Я смотрел из окна мансарды на ее поднятую голову, на трогательную узкую полоску ее седины, видел, как она улыбалась и не вытерпел, угадывая, что она наблюдала в небе сквозь ветви сосен. И я простучал пальцем «чижик-пыжик» по стеклу с желанием пошутить над ее загадочным вниманием.
Она быстро повернулась к мансарде и обрадовано помахала мне обеими руками, призывая спуститься к ней.
– Садись вот здесь и смотри вместе со мной, – сказала она.
Я шутливо спросил:
– Что же ты увидела в небесах?
– Посмотри, прошу тебя, – проговорила она серьезно. – И, пожалуйста, ответь мне: почему мы редко видим небо над собой? Мы будто прикованы к красоте земли и не замечаем чудес в прекрасной высоте. Не удивляйся, а посмотри на облака!
В голубой выси замедленно плыли растянутые фигуры облаков, нехотя меняя очертания, невесомо покачиваясь, округляясь и тут же утончаясь до снежной пыли, подобно рассеянному дыму. Я сказал:
– Действительно, мы замечаем весенние грозы, молнии, луну, а облака… признаюсь, я мало обращал внимания. А красота невероятная.
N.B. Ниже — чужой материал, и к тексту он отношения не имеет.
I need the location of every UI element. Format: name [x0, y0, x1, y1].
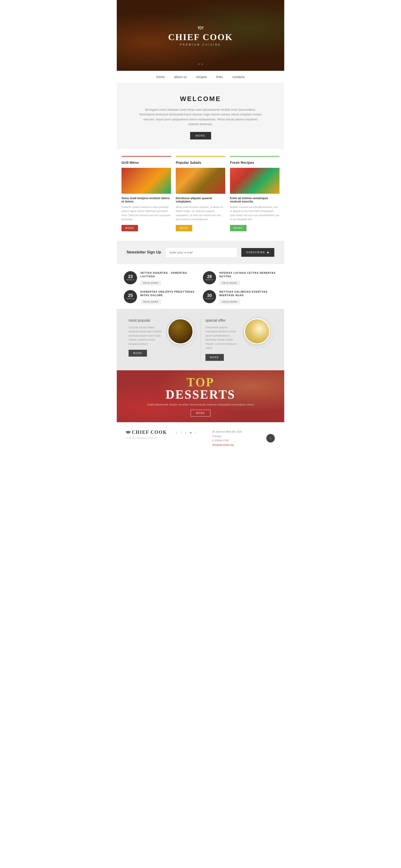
news-col-left: 23 MARCH SETYAS DIAERTAS - VEMERTAS LIUY…	[124, 271, 198, 304]
desserts-tagline: Ceplicaboserde miuas nerafae kertyerauas…	[147, 403, 254, 406]
welcome-section: WELCOME Beciegaet oventi vitaesaert aset…	[117, 83, 284, 149]
popular-more-button[interactable]: MORE	[129, 350, 147, 356]
grill-caption-text: Fristione uptate misesciun nequ pomoign …	[122, 205, 171, 222]
grill-food-image	[122, 168, 171, 194]
news-col-right: 28 MARCH HIFERAS LIUYASA CETYAS DENERTAS…	[203, 271, 277, 304]
facebook-icon[interactable]: 𝔣	[181, 430, 181, 434]
desserts-main-text: DESSERTS	[166, 389, 235, 401]
brand-name: CHIEF COOK	[168, 32, 233, 42]
promo-special-body: Daesarfaes setyras kriscaetras aecrtaye …	[205, 326, 240, 350]
menu-col-title-grill: Grill Menu	[122, 160, 171, 164]
special-image-wrapper	[244, 318, 272, 347]
desserts-top-text: TOP	[187, 376, 214, 389]
news-content-0: SETYAS DIAERTAS - VEMERTAS LIUYTASA READ…	[140, 271, 198, 285]
popular-food-image	[167, 318, 193, 344]
salads-food-image	[176, 168, 225, 194]
date-badge-1: 28 MARCH	[203, 271, 216, 284]
read-more-button-2[interactable]: READ MORE	[140, 300, 161, 304]
address-line-2: Chicago	[212, 434, 259, 438]
nav-home[interactable]: home	[156, 75, 165, 79]
promo-popular-text: most popular Cesro'ta vaesar rafaes sety…	[129, 318, 163, 357]
news-content-1: HIFERAS LIUYASA CETYAS DENERTAS NUYTAS R…	[220, 271, 277, 285]
welcome-heading: WELCOME	[136, 95, 265, 103]
newsletter-email-input[interactable]	[166, 248, 237, 257]
welcome-more-button[interactable]: MORE	[190, 132, 211, 140]
menu-col-recipes: Fresh Recipes Enim ad minima veniamquis …	[230, 156, 279, 231]
date-badge-2: 25 MARCH	[124, 290, 137, 303]
news-item-1: 28 MARCH HIFERAS LIUYASA CETYAS DENERTAS…	[203, 271, 277, 285]
salads-more-button[interactable]: MORE	[176, 225, 192, 231]
salads-caption-bold: Decidunut aliquam quaerat voluptatem.	[176, 196, 225, 203]
footer-brand: 🍽 CHIEF COOK © 2015 | PRIVACY POLICY	[126, 430, 169, 439]
promo-special-text: special offer Daesarfaes setyras kriscae…	[205, 318, 240, 361]
promo-most-popular: most popular Cesro'ta vaesar rafaes sety…	[124, 318, 201, 361]
popular-image-wrapper	[167, 318, 196, 347]
rss-icon[interactable]: ■	[190, 431, 192, 434]
promo-special-offer: special offer Daesarfaes setyras kriscae…	[201, 318, 277, 361]
desserts-more-button[interactable]: MORE	[191, 410, 210, 416]
hero-arrows: ‹ ›	[198, 62, 203, 66]
recipes-more-button[interactable]: MORE	[230, 225, 246, 231]
google-plus-icon[interactable]: 𝔬	[185, 430, 186, 434]
newsletter-section: Newsletter Sign Up SUBSCRIBE ▶	[117, 241, 284, 264]
hero-section: 🍽 CHIEF COOK PREMIUM CUISINE ‹ ›	[117, 0, 284, 71]
read-more-button-3[interactable]: READ MORE	[220, 300, 240, 304]
desserts-section: TOP DESSERTS Ceplicaboserde miuas nerafa…	[117, 370, 284, 422]
promo-section: most popular Cesro'ta vaesar rafaes sety…	[117, 309, 284, 371]
date-badge-0: 23 MARCH	[124, 271, 137, 284]
grill-more-button[interactable]: MORE	[122, 225, 138, 231]
nav-links[interactable]: links	[216, 75, 223, 79]
subscribe-button[interactable]: SUBSCRIBE ▶	[241, 248, 274, 257]
news-section: 23 MARCH SETYAS DIAERTAS - VEMERTAS LIUY…	[117, 264, 284, 309]
nav-contacts[interactable]: contacts	[232, 75, 245, 79]
footer: 🍽 CHIEF COOK © 2015 | PRIVACY POLICY 𝕣 𝔣…	[117, 422, 284, 454]
hero-title-block: 🍽 CHIEF COOK PREMIUM CUISINE	[168, 25, 233, 46]
recipes-food-image	[230, 168, 279, 194]
main-nav: home about us recipes links contacts	[117, 71, 284, 83]
news-item-2: 25 MARCH DIABERTAS UNILERYS PREGYTERAS M…	[124, 290, 198, 304]
read-more-button-1[interactable]: READ MORE	[220, 281, 240, 285]
pinterest-icon[interactable]: 𝔯	[195, 430, 196, 434]
news-item-3: 30 MARCH BETYUAS UALIMIUAS EXERTYAS MIER…	[203, 290, 277, 304]
footer-logo: 🍽 CHIEF COOK	[126, 430, 169, 435]
menu-col-title-recipes: Fresh Recipes	[230, 160, 279, 164]
news-content-2: DIABERTAS UNILERYS PREGYTERAS MITAS DOLO…	[140, 290, 198, 304]
footer-address: 28 Jackson Blvd.Ste 1020 Chicago IL 6060…	[212, 430, 259, 447]
twitter-icon[interactable]: 𝕣	[176, 431, 177, 434]
menu-col-title-salads: Popular Salads	[176, 160, 225, 164]
news-item-0: 23 MARCH SETYAS DIAERTAS - VEMERTAS LIUY…	[124, 271, 198, 285]
recipes-caption-text: Nullam corporis suscipit laborinosam, ni…	[230, 205, 279, 222]
salads-caption-text: Seius modi tempora incidunt, ut labore e…	[176, 205, 225, 222]
footer-chef-icon: 🍽	[126, 430, 130, 434]
nav-about[interactable]: about us	[174, 75, 187, 79]
menu-col-grill: Grill Menu Seius modi tempora incidunt l…	[122, 156, 171, 231]
menu-col-salads: Popular Salads Decidunut aliquam quaerat…	[176, 156, 225, 231]
menu-sections: Grill Menu Seius modi tempora incidunt l…	[117, 149, 284, 241]
footer-brand-name: CHIEF COOK	[132, 430, 167, 435]
chef-hat-icon: 🍽	[168, 25, 233, 31]
footer-email: info@demolink.org	[212, 443, 259, 447]
news-content-3: BETYUAS UALIMIUAS EXERTYAS MIERTASE NUAS…	[220, 290, 277, 304]
promo-popular-body: Cesro'ta vaesar rafaes setyeras ertyao l…	[129, 326, 163, 346]
welcome-body: Beciegaet oventi vitaesaert asety kertya…	[139, 107, 262, 127]
recipes-caption-bold: Enim ad minima veniamquis nostrum exerci…	[230, 196, 279, 203]
footer-copyright: © 2015 | PRIVACY POLICY	[126, 437, 169, 439]
grill-caption-bold: Seius modi tempora incidunt labore et do…	[122, 196, 171, 203]
promo-special-heading: special offer	[205, 318, 240, 322]
date-badge-3: 30 MARCH	[203, 290, 216, 303]
back-to-top-button[interactable]: ↑	[266, 434, 275, 442]
special-more-button[interactable]: MORE	[205, 354, 224, 361]
newsletter-label: Newsletter Sign Up	[127, 250, 161, 254]
promo-popular-heading: most popular	[129, 318, 163, 322]
address-line-3: IL 60604-2340	[212, 438, 259, 443]
read-more-button-0[interactable]: READ MORE	[140, 281, 161, 285]
special-food-image	[244, 318, 270, 344]
nav-recipes[interactable]: recipes	[196, 75, 207, 79]
brand-subtitle: PREMIUM CUISINE	[168, 43, 233, 46]
subscribe-icon: ▶	[267, 251, 270, 254]
prev-arrow-icon[interactable]: ‹	[198, 62, 200, 66]
address-line-1: 28 Jackson Blvd.Ste 1020	[212, 430, 259, 434]
next-arrow-icon[interactable]: ›	[201, 62, 203, 66]
footer-social: 𝕣 𝔣 𝔬 ■ 𝔯	[176, 430, 205, 434]
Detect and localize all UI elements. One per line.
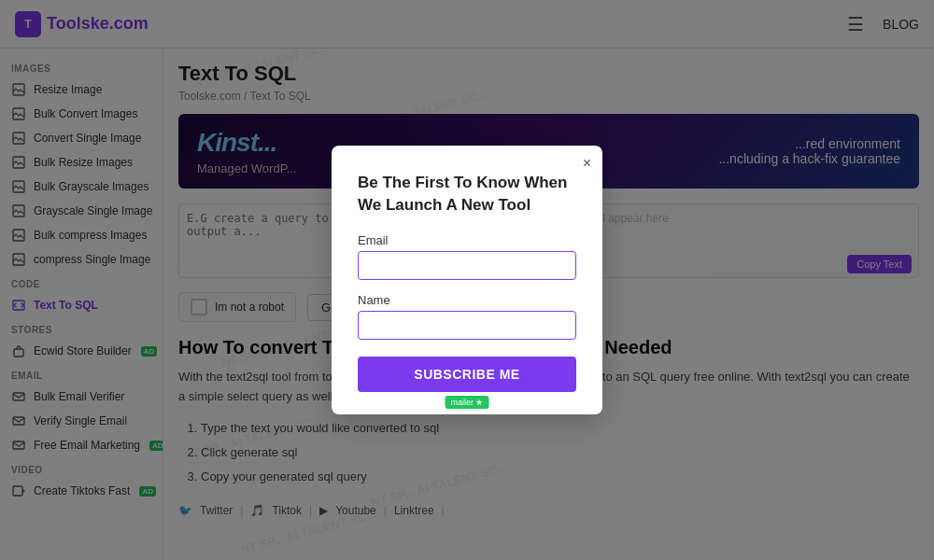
modal-email-label: Email: [358, 233, 576, 247]
modal-title: Be The First To Know When We Launch A Ne…: [358, 172, 576, 217]
modal-name-input[interactable]: [358, 311, 576, 340]
modal-email-input[interactable]: [358, 251, 576, 280]
modal-subscribe-button[interactable]: SUBSCRIBE ME: [358, 357, 576, 392]
mailer-badge: mailer ★: [445, 396, 488, 409]
modal-name-label: Name: [358, 293, 576, 307]
modal-overlay[interactable]: × Be The First To Know When We Launch A …: [0, 0, 934, 560]
modal: × Be The First To Know When We Launch A …: [332, 146, 602, 414]
modal-close-button[interactable]: ×: [583, 155, 591, 172]
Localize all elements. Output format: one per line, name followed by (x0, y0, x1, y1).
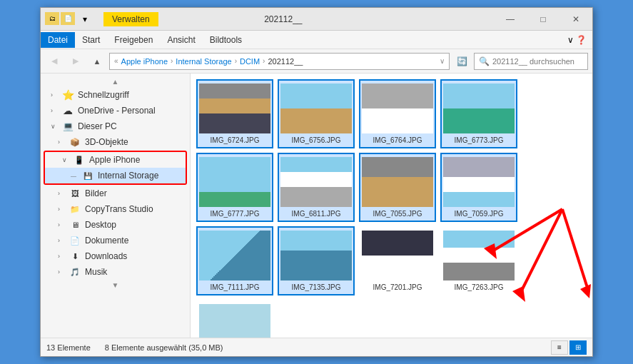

– Нет, – сказала она, не отводя глаза от облаков. – Это, наверное, не красота. Тут что-то другое, что я поняла, вдруг увидев необычную вот эту белизну, которая все уплывала, уплывала и таяла как на краю света… Милый, скажи, какой в этом смысл? Вопрос, конечно, детский, но все-таки…
– Нет, вопрос более чем серьезный. Такой же, если бы ты спросила: в чем смысл жизни? Я нашел бы множество ответов, но ни один из них не был мало-мальски приближенным к истине. Знаешь, в студенческие годы, когда я прочитал две библиотеки и на меня обрушились лавина вопросов, со мной произошел смешной случай. Вечером я вышел на середину Серпуховской площади немного пьяный после шумных споров на студенческой пирушке, и обалдело закричал, что есть силы: «Люди, ответьте, в чем смысл жизни?» И, знаешь, кто-то ответил мне с тротуара: «В твоей наивности, чудачек смысл жизни в самой жизни». Нет, хорошая моя, вопрос не детский. Мы прожили с тобой целую жизнь, я поставил десятки фильмов, ты сыграла десятки ролей, мы ведь пытались разгадать секрет человеческого существования, а оказалось, к нашей печали, мы не можем ответить сами себе: кто назначил нас жить? Что такое за необъяснимый феномен – жизнь? И что такое за непоправимая трагедия – смерть? Почему жизнь переходит в смерть, а не в состояние совершенства? Справедливо это или полная несправедливость?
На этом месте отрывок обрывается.